**YOUR OBJECTIVE:** Set down a true copy of the data, with all pictures left out.

**DATA BELOW:**
※ ※ ※

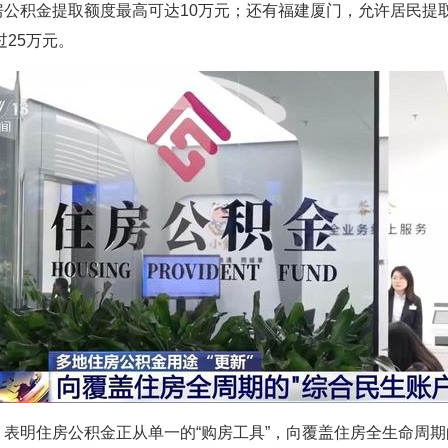
房公积金提取额度最高可达10万元；还有福建厦门，允许居民提
过25万元。
表明住房公积金正从单一的“购房工具”，向覆盖住房全生命周期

※ ※ ※

**TASK OUTPUT:**
房公积金提取额度最高可达10万元；还有福建厦门，允许居民提
过25万元。
表明住房公积金正从单一的“购房工具”，向覆盖住房全生命周期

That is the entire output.